EXERCISE OBJECTIVE: In your copy, include no images, and write out every entry below exactly as it stands.

INFORMATION GIVEN:
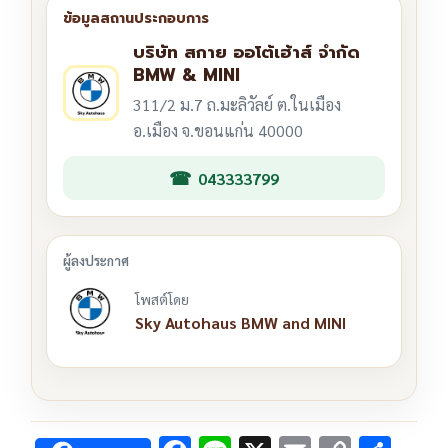
บริษัท สกาย ออโต้เฮ้าส์ จำกัด
BMW & MINI
311/2 ม.7 ถ.มะลิวัลย์ ต.ในเมือง
อ.เมือง จ.ขอนแก่น 40000
043333799
โพสต์โดย
Sky Autohaus BMW and MINI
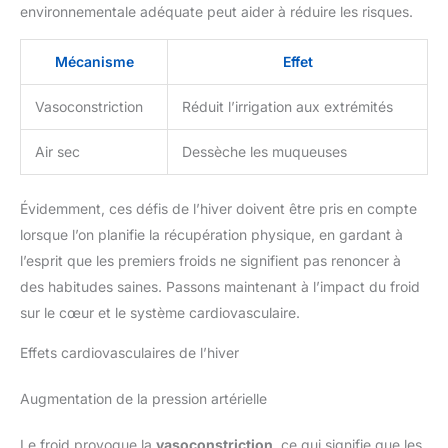
environnementale adéquate peut aider à réduire les risques.
Mécanisme
Effet
Vasoconstriction
Réduit l’irrigation aux extrémités
Air sec
Dessèche les muqueuses
Évidemment, ces défis de l’hiver doivent être pris en compte
lorsque l’on planifie la récupération physique, en gardant à
l’esprit que les premiers froids ne signifient pas renoncer à
des habitudes saines. Passons maintenant à l’impact du froid
sur le cœur et le système cardiovasculaire.
Effets cardiovasculaires de l’hiver
Augmentation de la pression artérielle
Le froid provoque la
vasoconstriction
, ce qui signifie que les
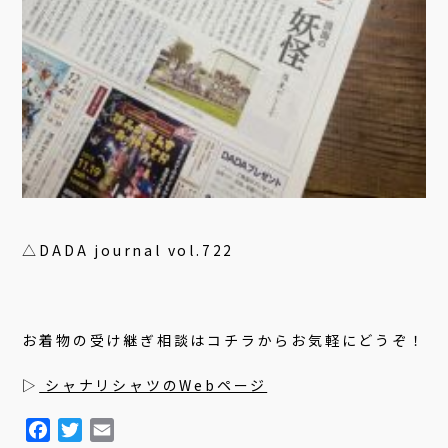
△DADA journal vol.722
お着物の受け継ぎ相談はコチラからお気軽にどうぞ！
▷
シャナリシャツのWebページ
F
T
E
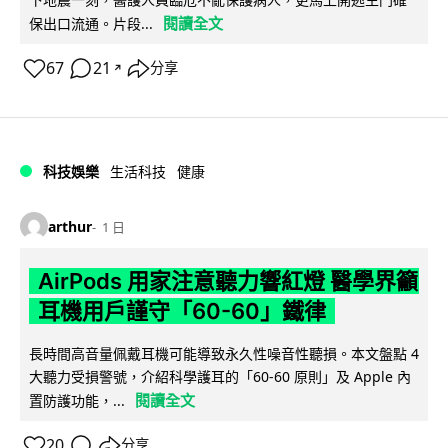
閱讀全文
保出口流通。片段...
67
21
分享
↗
科技娛樂
生活科技
健康
arthur
1 日
AirPods 用家注意聽力響紅燈 醫學界籲
耳機用戶謹守「60-60」鐵律
長時間高音量佩戴耳機可能導致永久性噪音性聽損。本文盤點 4
大聽力受損警號，介紹科學護耳的「60-60 原則」及 Apple 內
閱讀全文
置防護功能，...
20
分享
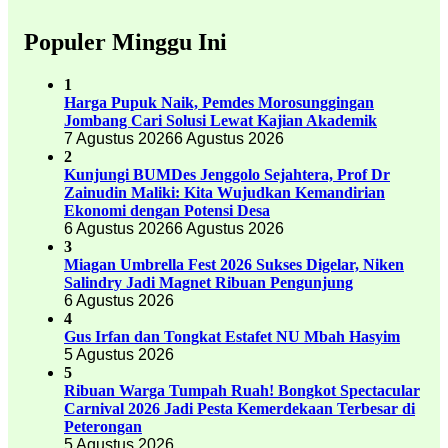
Populer Minggu Ini
1
Harga Pupuk Naik, Pemdes Morosunggingan
Jombang Cari Solusi Lewat Kajian Akademik
7 Agustus 2026
6 Agustus 2026
2
Kunjungi BUMDes Jenggolo Sejahtera, Prof Dr
Zainudin Maliki: Kita Wujudkan Kemandirian
Ekonomi dengan Potensi Desa
6 Agustus 2026
6 Agustus 2026
3
Miagan Umbrella Fest 2026 Sukses Digelar, Niken
Salindry Jadi Magnet Ribuan Pengunjung
6 Agustus 2026
4
Gus Irfan dan Tongkat Estafet NU Mbah Hasyim
5 Agustus 2026
5
Ribuan Warga Tumpah Ruah! Bongkot Spectacular
Carnival 2026 Jadi Pesta Kemerdekaan Terbesar di
Peterongan
5 Agustus 2026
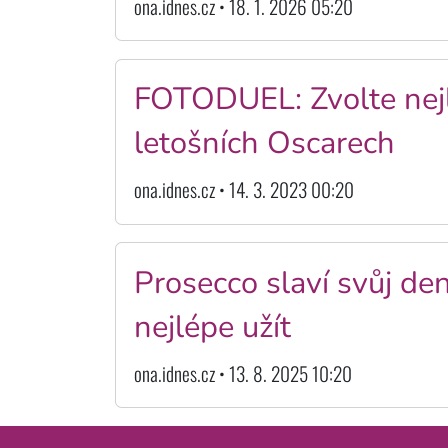
ona.idnes.cz • 18. 1. 2026 05:20
FOTODUEL: Zvolte nejl
letošních Oscarech
ona.idnes.cz • 14. 3. 2023 00:20
Prosecco slaví svůj den
nejlépe užít
ona.idnes.cz • 13. 8. 2025 10:20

RESPONSE TO THIS EXERCISE:
บริษัท สกาย ออโต้เฮ้าส์ จำกัด
BMW & MINI
311/2 ม.7 ถ.มะลิวัลย์ ต.ในเมือง
อ.เมือง จ.ขอนแก่น 40000
043333799
โพสต์โดย
Sky Autohaus BMW and MINI
environnementale adéquate peut aider à réduire les risques.
Mécanisme
Effet
Vasoconstriction
Réduit l’irrigation aux extrémités
Air sec
Dessèche les muqueuses
Évidemment, ces défis de l’hiver doivent être pris en compte
lorsque l’on planifie la récupération physique, en gardant à
l’esprit que les premiers froids ne signifient pas renoncer à
des habitudes saines. Passons maintenant à l’impact du froid
sur le cœur et le système cardiovasculaire.
Effets cardiovasculaires de l’hiver
Augmentation de la pression artérielle
Le froid provoque la
vasoconstriction
, ce qui signifie que les
△DADA journal vol.722
お着物の受け継ぎ相談はコチラからお気軽にどうぞ！
▷
シャナリシャツのWebページ
F
T
E
閱讀全文
保出口流通。片段...
67
21
分享
↗
科技娛樂
生活科技
健康
arthur
1 日
AirPods 用家注意聽力響紅燈 醫學界籲
耳機用戶謹守「60-60」鐵律
長時間高音量佩戴耳機可能導致永久性噪音性聽損。本文盤點 4
大聽力受損警號，介紹科學護耳的「60-60 原則」及 Apple 內
閱讀全文
置防護功能，...
20
分享
Populer Minggu Ini
1
Harga Pupuk Naik, Pemdes Morosunggingan
Jombang Cari Solusi Lewat Kajian Akademik
7 Agustus 2026
6 Agustus 2026
2
Kunjungi BUMDes Jenggolo Sejahtera, Prof Dr
Zainudin Maliki: Kita Wujudkan Kemandirian
Ekonomi dengan Potensi Desa
6 Agustus 2026
6 Agustus 2026
3
Miagan Umbrella Fest 2026 Sukses Digelar, Niken
Salindry Jadi Magnet Ribuan Pengunjung
6 Agustus 2026
4
Gus Irfan dan Tongkat Estafet NU Mbah Hasyim
5 Agustus 2026
5
Ribuan Warga Tumpah Ruah! Bongkot Spectacular
Carnival 2026 Jadi Pesta Kemerdekaan Terbesar di
Peterongan
5 Agustus 2026
ona.idnes.cz • 18. 1. 2026 05:20
FOTODUEL: Zvolte nejl
letošních Oscarech
ona.idnes.cz • 14. 3. 2023 00:20
Prosecco slaví svůj den
nejlépe užít
ona.idnes.cz • 13. 8. 2025 10:20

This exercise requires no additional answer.